TiKV with three replicas: If there are only three TiKV machines and one goes down, how will the three replicas operate?

Note:
This topic has been translated from a Chinese forum by GPT and might contain errors.

Original topic: tikv三副本,加入只有三台tikv机器,宕掉一台,三个副本会怎么操作?

| username: 特雷西-迈克-格雷迪

[TiDB Usage Environment] Production Environment / Testing / PoC
[TiDB Version]
[Encountered Problem]
[Reproduction Path] Default three replicas, and only three TiKV instances. If one TiKV instance goes down, will the cluster still function normally?
[Problem Phenomenon and Impact]

[Attachment]

Please provide the version information of each component, such as cdc/tikv, which can be obtained by executing cdc version/tikv-server --version.

| username: xfworld | Original post link

It’s not normal, you must immediately add TiKV nodes to restore to the state of three instances. After the region replenishment and scheduling are completed, the state will be restored.

In general, the production environment will use a deployment mode of 5 nodes and 5 replicas.

| username: 特雷西-迈克-格雷迪 | Original post link

With 5 replicas, if one TiKV instance goes down, the entire cluster becomes unusable?

| username: Raymond | Original post link

That definitely won’t happen. With 5 replicas, it can tolerate 2 replica failures.

| username: 啦啦啦啦啦 | Original post link

With TiKV’s three replicas on three TiKV machines, if one machine goes down, there will only be 2 replicas left. The cluster can still function normally at this point, but if another machine goes down, it will no longer be able to provide normal service. Therefore, it is necessary to add another KV node.

| username: cs58_dba | Original post link

A triangle is the most stable.

| username: gary | Original post link

The leader of the crashed node switches and rebalances to the remaining two machines, allowing the cluster to function normally.

| username: alfred | Original post link

That means as long as most of the KV nodes are alive, the cluster can still function normally.
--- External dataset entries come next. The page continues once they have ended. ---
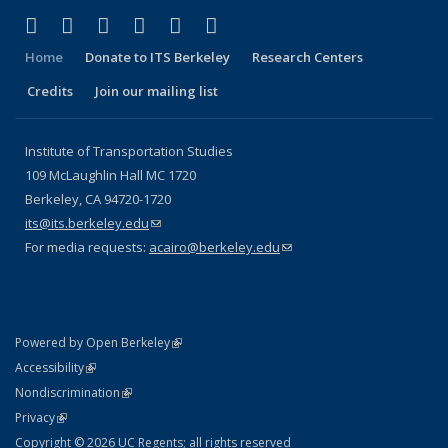
(link is external)
(link is external)
(link is external)
(link is external)
(link is external)
(link is external)
Facebook
X (formerly Twitter)
LinkedIn
YouTube
Instagram
Bluesky
Home
Donate to ITS Berkeley
Research Centers
Credits
Join our mailing list
Institute of Transportation Studies
109 McLaughlin Hall MC 1720
Berkeley, CA 94720-1720
its@its.berkeley.edu
(link sends e-mail)
For media requests:
acairo@berkeley.edu
(link sends e-mail)
(link is external)
Powered by Open Berkeley
Statement
(link is external)
Accessibility
Policy Statement
(link is external)
Nondiscrimination
Statement
(link is external)
Privacy
Copyright © 2026 UC Regents; all rights reserved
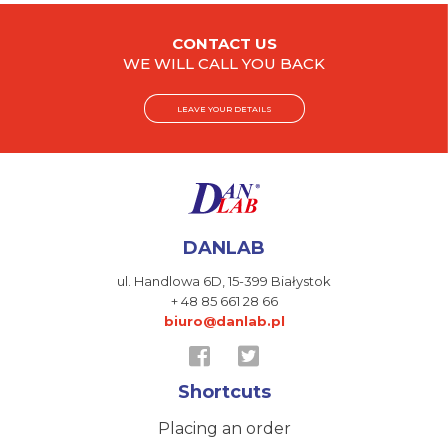
CONTACT US
WE WILL CALL YOU BACK
LEAVE YOUR DETAILS
DANLAB
ul. Handlowa 6D,
15-399 Białystok
+ 48 85 661 28 66
biuro@danlab.pl
Shortcuts
Placing an order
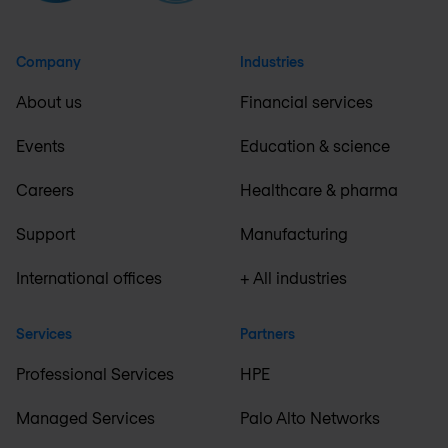
Company
Industries
About us
Financial services
Events
Education & science
Careers
Healthcare & pharma
Support
Manufacturing
International offices
+ All industries
Services
Partners
Professional Services
HPE
Managed Services
Palo Alto Networks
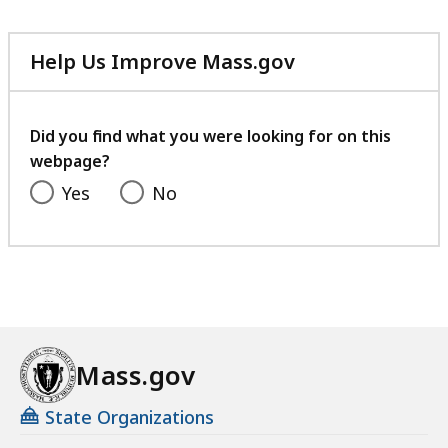
Help Us Improve Mass.gov
with
your
feedback
Did you find what you were looking for on this
webpage?
Yes
No
Mass.gov
State Organizations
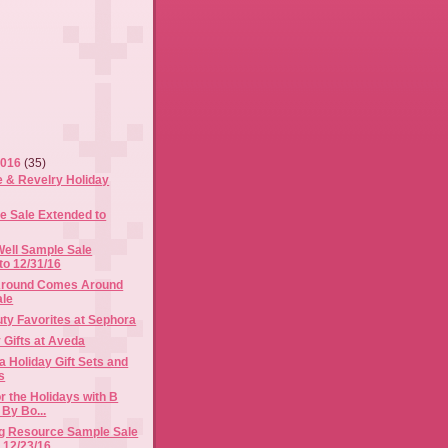
2016
(35)
e & Revelry Holiday
 Sale Extended to
ell Sample Sale
to 12/31/16
Around Comes Around
ale
ty Favorites at Sephora
 Gifts at Aveda
 Holiday Gift Sets and
s
r the Holidays with B
 By Bo...
g Resource Sample Sale
 12/23/16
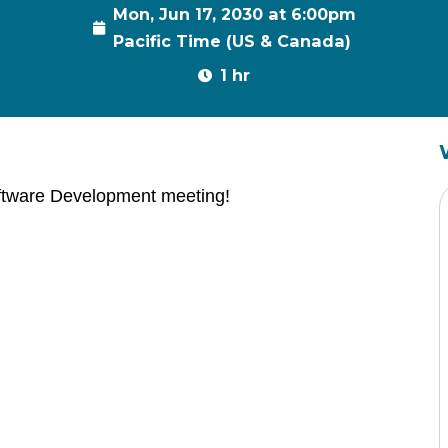
Mon, Jun 17, 2030 at 6:00pm
Pacific Time (US & Canada)
1 hr
ftware Development meeting!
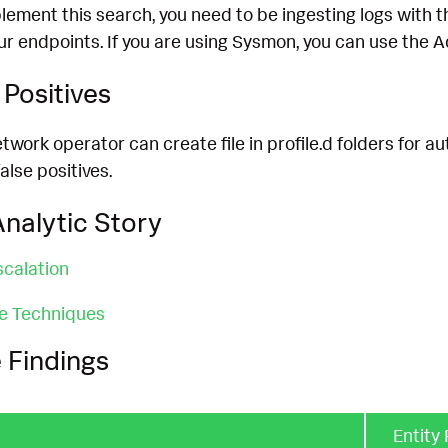
lement this search, you need to be ingesting logs with t
ur endpoints. If you are using Sysmon, you can use the
Positives
twork operator can create file in profile.d folders for a
lse positives.
nalytic Story
scalation
ce Techniques
 Findings
Entity 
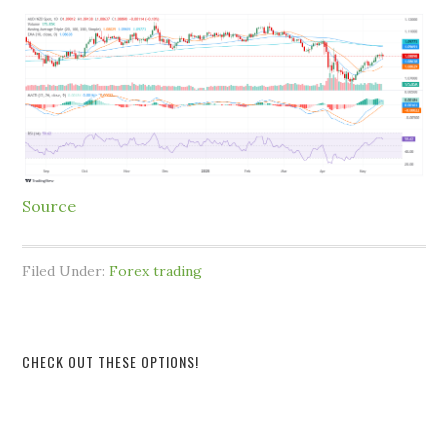
Source
Filed Under:
Forex trading
CHECK OUT THESE OPTIONS!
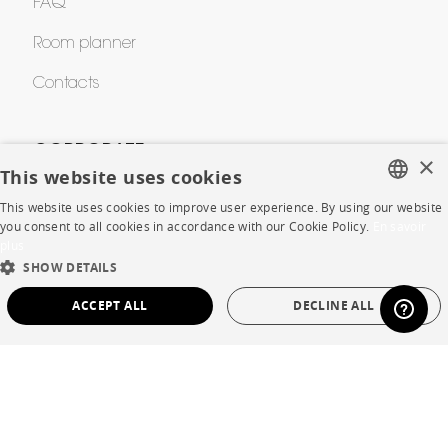
FAQ
Room planner
Contacts
CORPORATE
×
This website uses cookies
Press
This website uses cookies to improve user experience. By using our website
FRENCH
you consent to all cookies in accordance with our Cookie Policy.
En savoir
Careers
plus
ENGLISH
SHOW DETAILS
Business opportunities
DUTCH
ACCEPT ALL
DECLINE ALL
Contract
SPANISH
STRICTLY NECESSARY
PERFORMANCE
SHOP
TARGETING
FUNCTIONALITY
UNCLASSIFIED
Store Locator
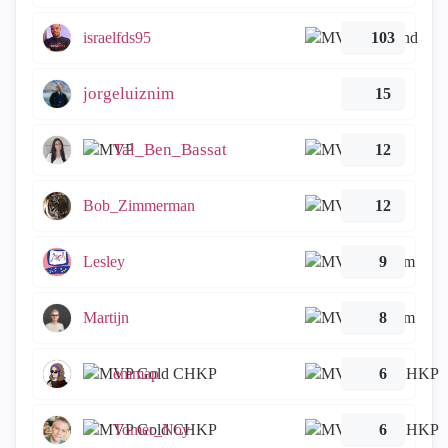
israelfds95
103
jorgeluiznim
15
Tal_Ben_Bassat
12
Bob_Zimmerman
12
Lesley
9
Martijn
8
emmap
6
Tomer_Noy
6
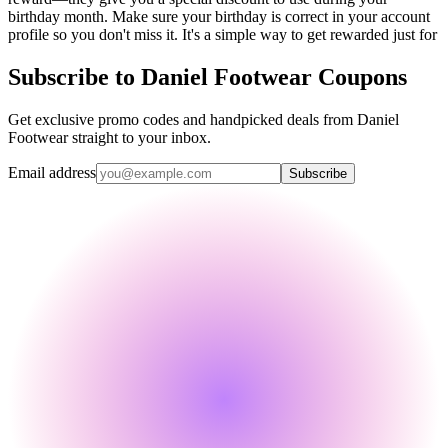
birthday month. Make sure your birthday is correct in your account
profile so you don't miss it. It's a simple way to get rewarded just for
Subscribe to Daniel Footwear Coupons
Get exclusive promo codes and handpicked deals from Daniel
Footwear straight to your inbox.
Email address
Subscribe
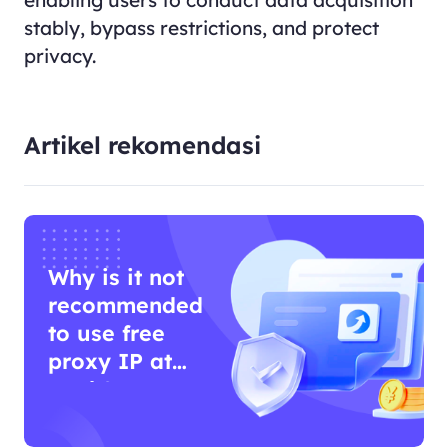
enabling users to conduct data acquisition
stably, bypass restrictions, and protect
privacy.
Artikel rekomendasi
Why is it not
recommended
to use free
proxy IP at
work?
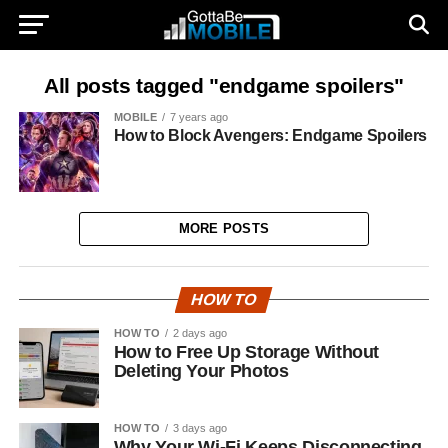
All posts tagged "endgame spoilers"
MOBILE
7 years ago
How to Block Avengers: Endgame Spoilers
MORE POSTS
HOW TO
HOW TO
2 days ago
How to Free Up Storage Without
Deleting Your Photos
HOW TO
3 days ago
Why Your Wi-Fi Keeps Disconnecting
| username: 啦啦啦啦啦 | Original post link

Not necessarily. This refers to a three-node setup. If there are more nodes, a three-replica cluster with two KV nodes down could also lead to anomalies.

| username: Kongdom | Original post link

Under normal circumstances, with three replicas and three TiKV instances, if one TiKV instance goes down, the cluster remains operational.

| username: 张雨齐0720 | Original post link

The majority rule principle states that as long as more than half are alive, service can be provided.

| username: Lystorm | Original post link

If one node goes down, TiKV can read normally, but writing will be abnormal.

| username: 特雷西-迈克-格雷迪 | Original post link

Does anyone have production experience? Why does everyone say something different?

| username: h5n1 | Original post link

For 3 replicas, a maximum of 1 TiKV is allowed to fail; for 5 replicas, a maximum of 2 TiKVs are allowed to fail. More strictly speaking, it allows 1 or 2 replicas of a region to fail. When the number of failed TiKVs hosting a region exceeds half, the region cannot provide service.

| username: TiDBer_muzijiang | Original post link

If one out of three instances goes down, it can still function normally.

| username: alfred | Original post link

It can work normally, and as long as the majority of the regions are alive, it can still function. However, QPS and TPS will be temporarily affected when a failure occurs. Additionally, as long as at least one copy of the region is alive, data can be recovered.

So, does the TiDB database design require at least 3 replicas for each region?

| username: system | Original post link

This topic was automatically closed 60 days after the last reply. New replies are no longer allowed.